A Hidden Agenda: an algebraic combination of the object and logic paradigms

Grant Malcolm

(Oxford University)

This talk describes a programme of research directed to unifying the functional, logic, and object paradigms in an algebraic setting. Our chief resource in this endeavour is "hidden algebra", a framework that allows the specification of abstract machines with hidden local state.

The initial goal of our research was both straightforward and ambitious: to give a semantics for software engineering, and in particular for the object paradigm, supporting correctness proofs that are as simple and mechanical as possible.

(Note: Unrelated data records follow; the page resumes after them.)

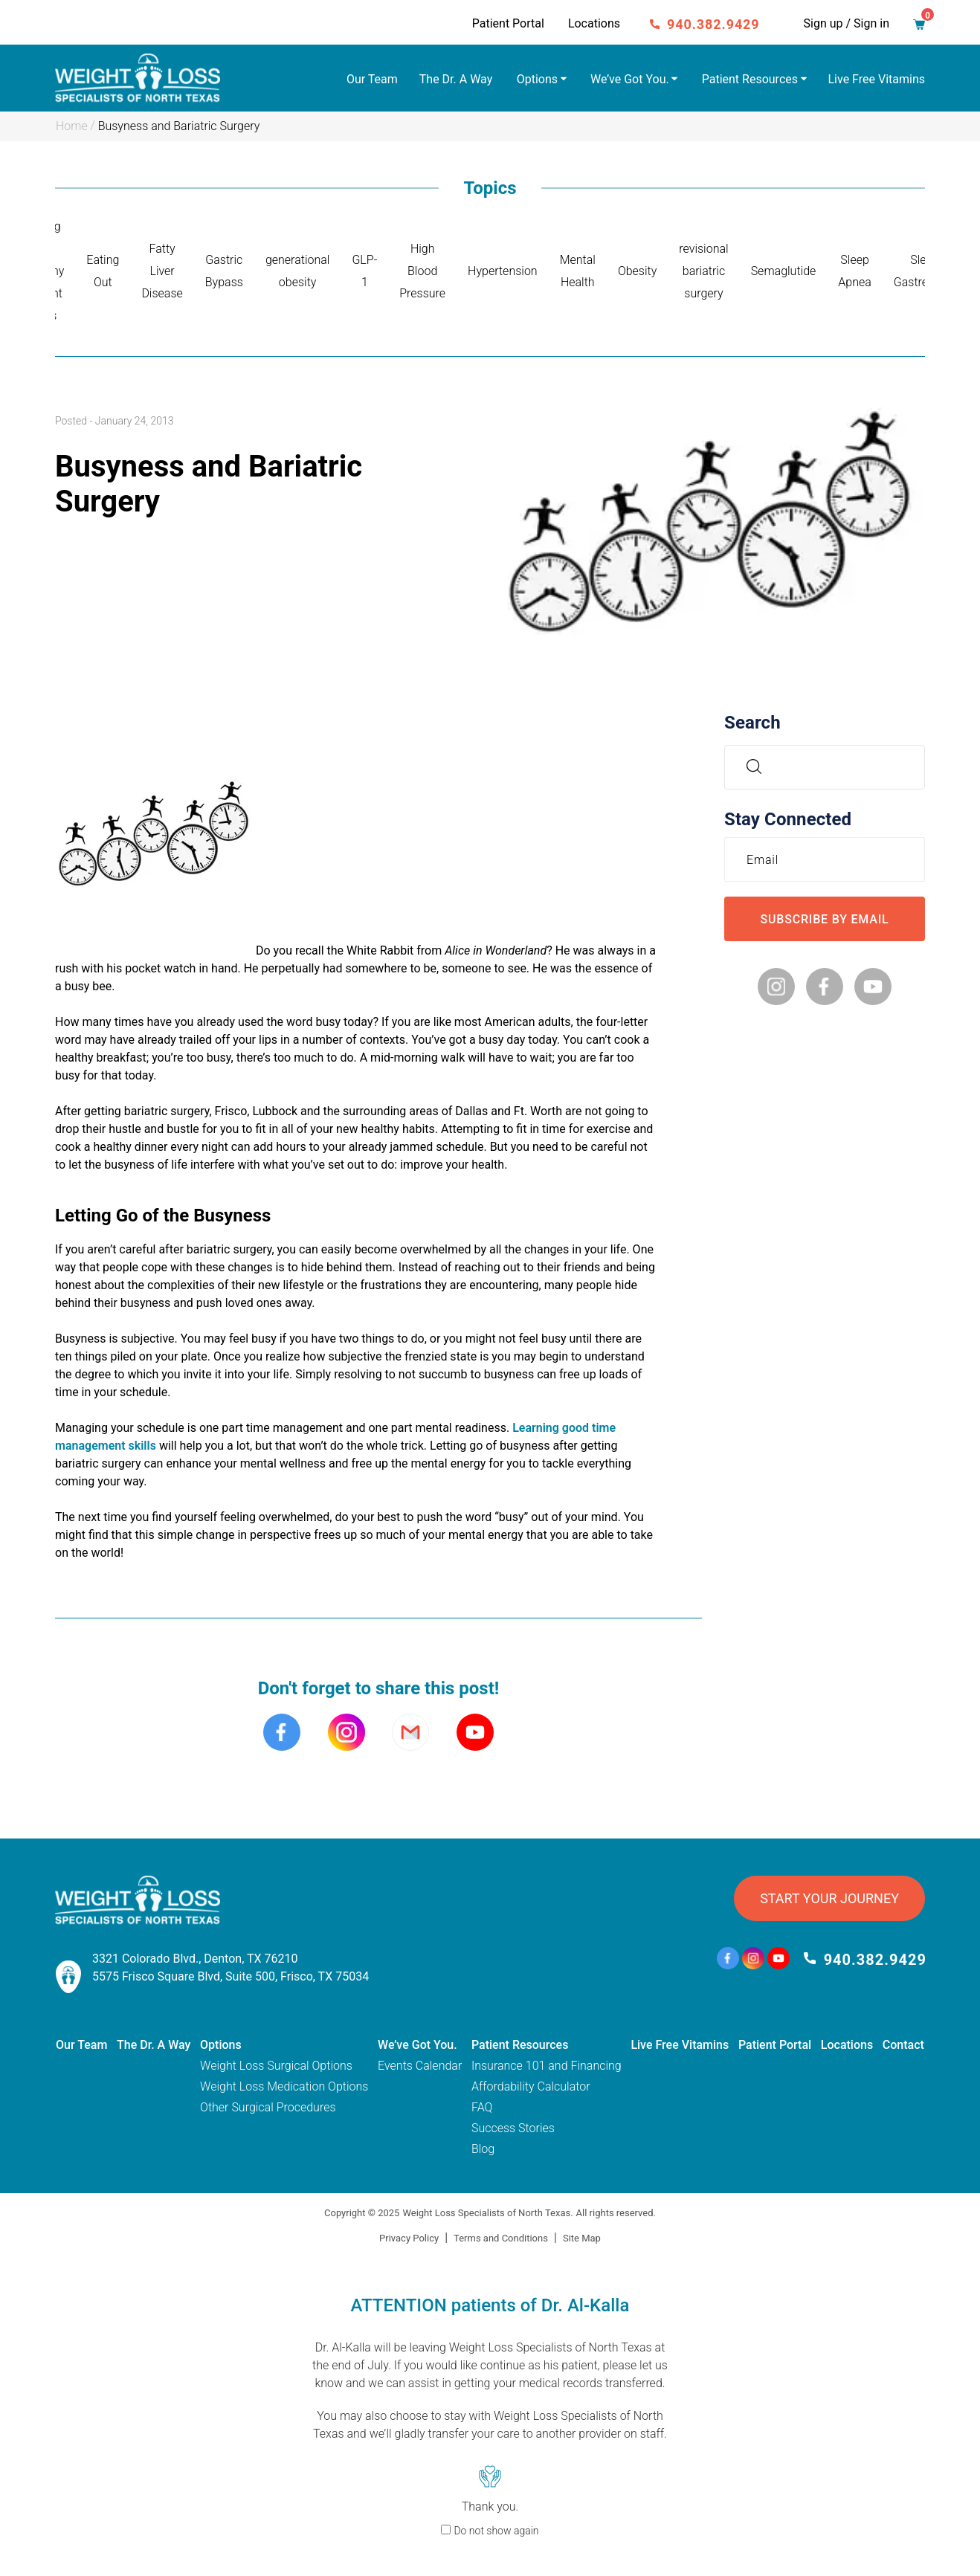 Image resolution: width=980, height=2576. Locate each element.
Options (537, 79)
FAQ (481, 2107)
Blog (482, 2149)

This emphasises proofs rather than models, and thus suggests an equational approach, because equational logic is fully expressive, yet simple and has a great deal of mechanical support.

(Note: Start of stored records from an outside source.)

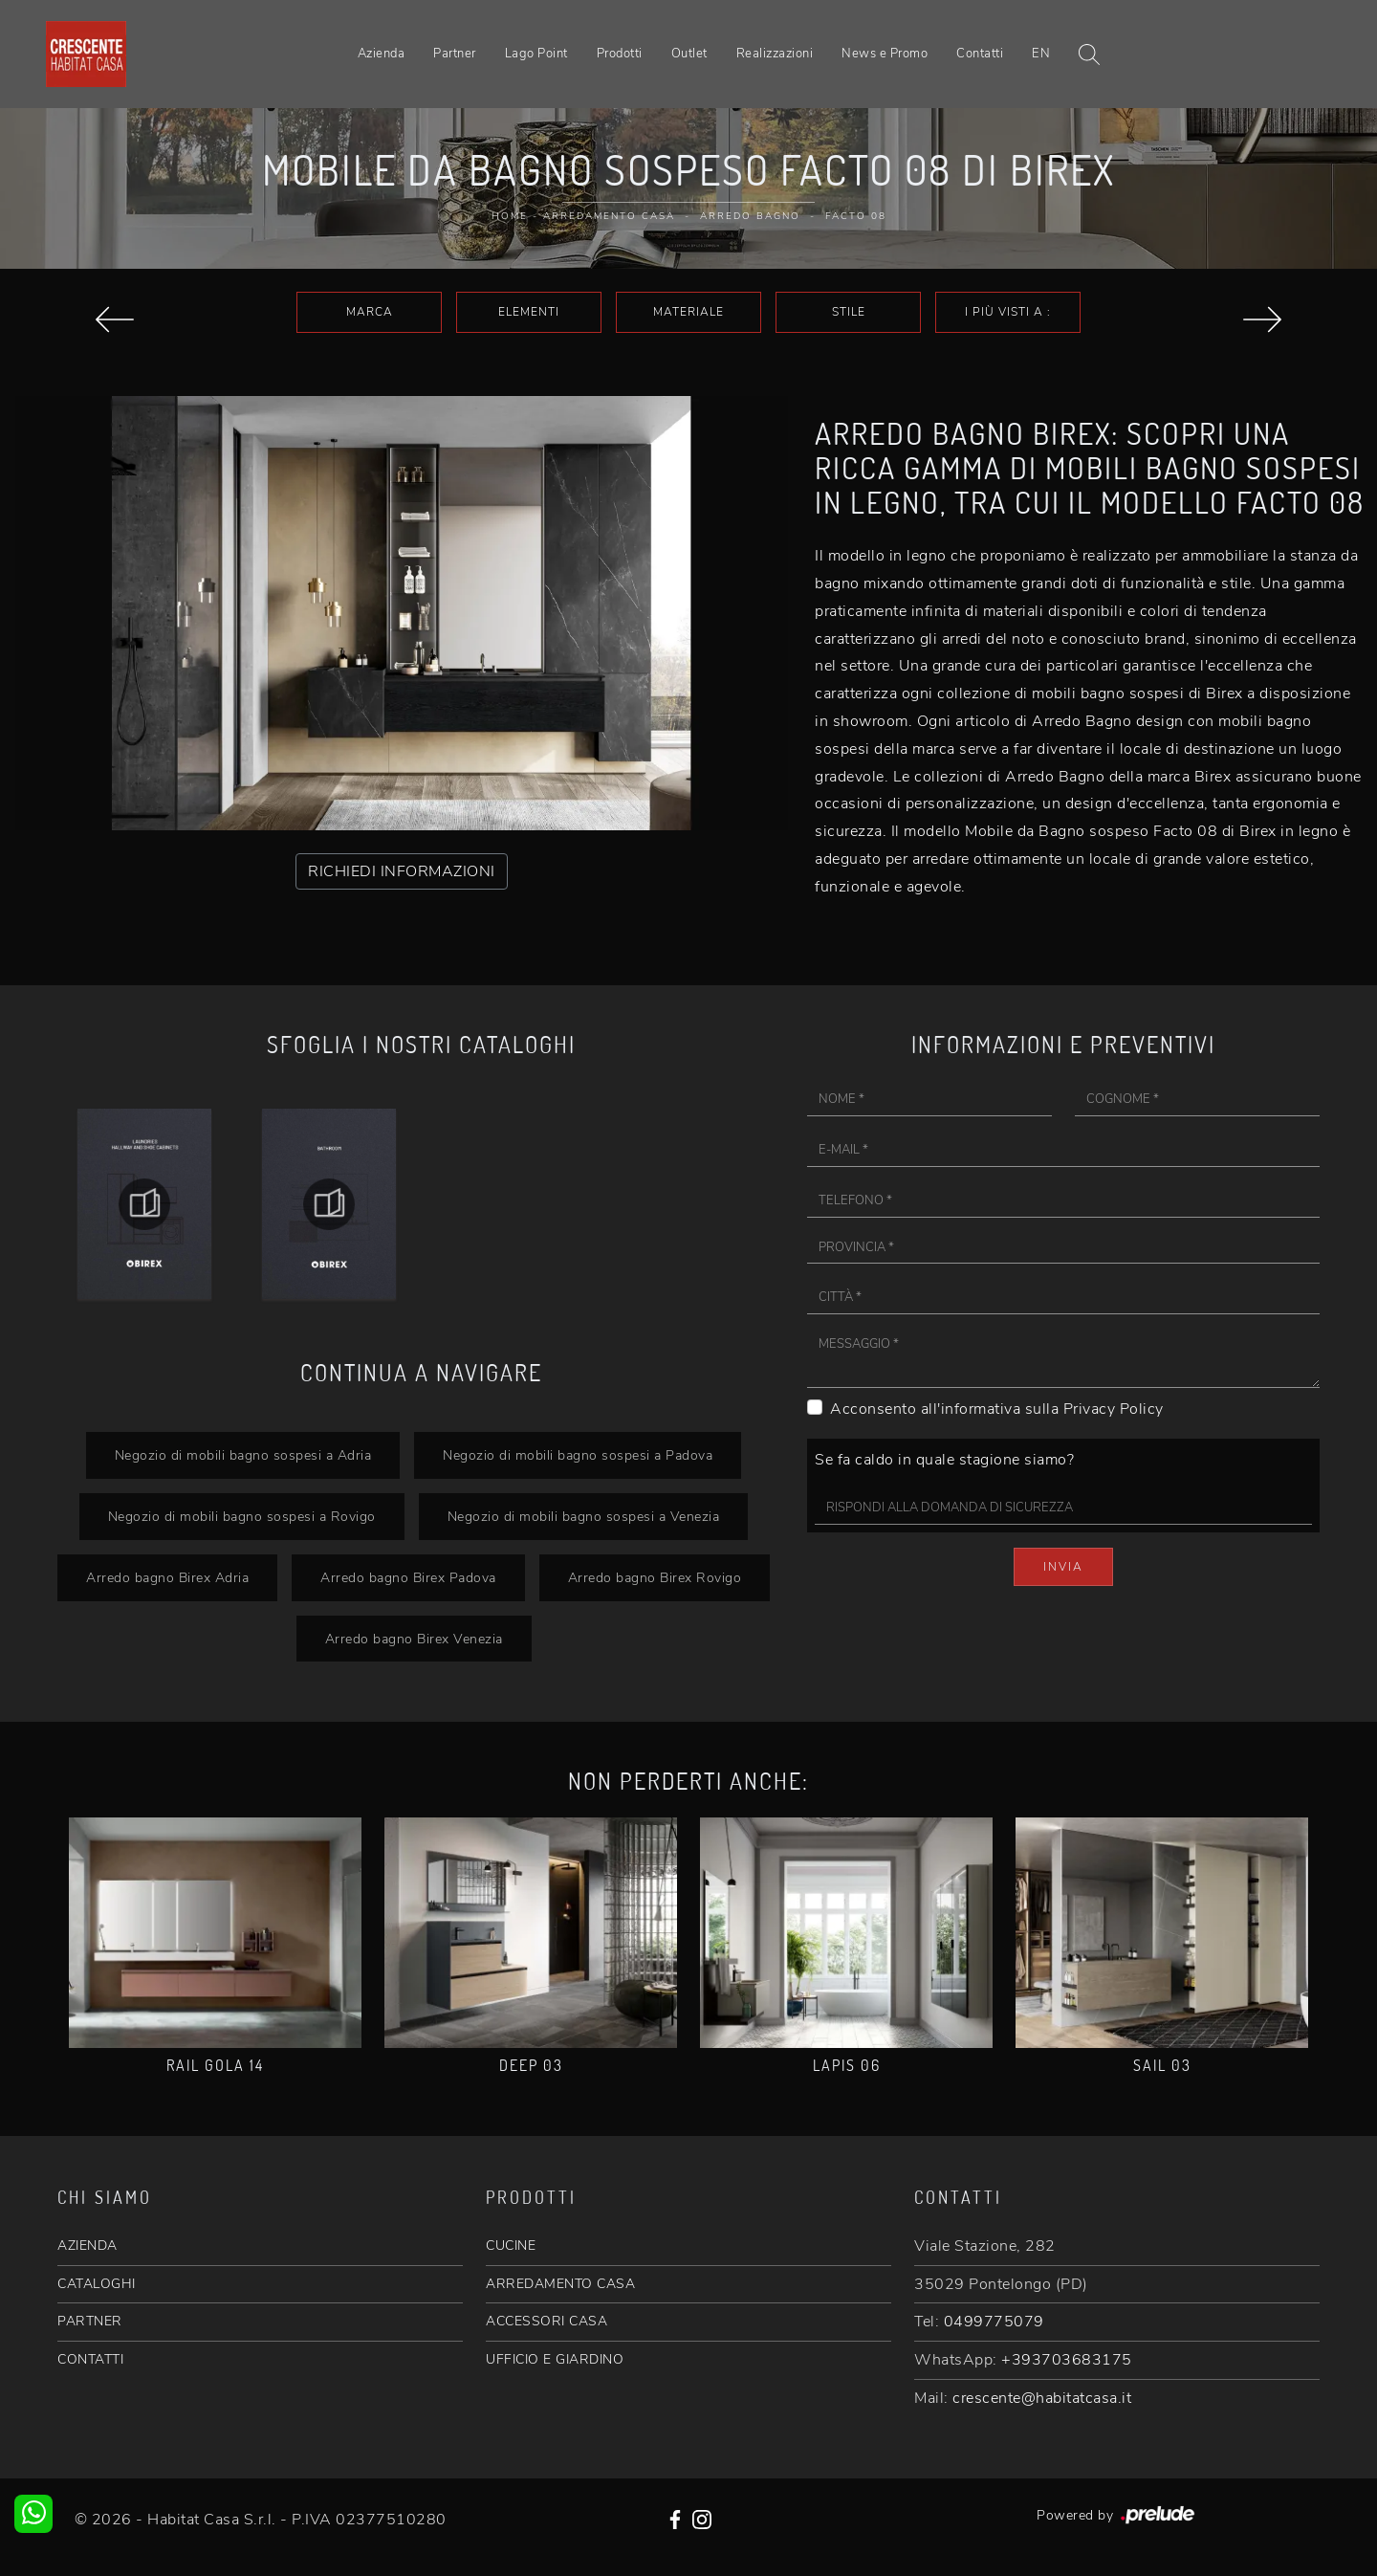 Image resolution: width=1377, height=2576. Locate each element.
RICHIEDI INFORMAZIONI (401, 871)
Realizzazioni (775, 53)
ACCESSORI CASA (546, 2321)
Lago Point (536, 53)
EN (1041, 53)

Hidden algebra takes as basic the notion of behavioural abstraction, or more precisely, behavioural satisfaction: our specifications characterise how objects (and systems) behave, not how they are implemented; they provide a notion of behavioural type, which we prefer to call a hidden theory.

Building on the algebraic specification tradition, hidden algebra uses some sorts for data values (of attributes) as in the algebraic approach to data types, and some for states, as in the algebraic approach to abstract machines; the latter give us objects and classes. These two uses of sort are dual: induction establishes properties of data types, while coinduction establishes properties of objects. Similarly, initiality is important for data types, whereas finality is important for objects. Our correctness proofs show that one such theory behaviourally satisfies another.

An important contribution of this programme of research is the development of powerful hidden coinduction techniques for proving behavioural correctness of object systems.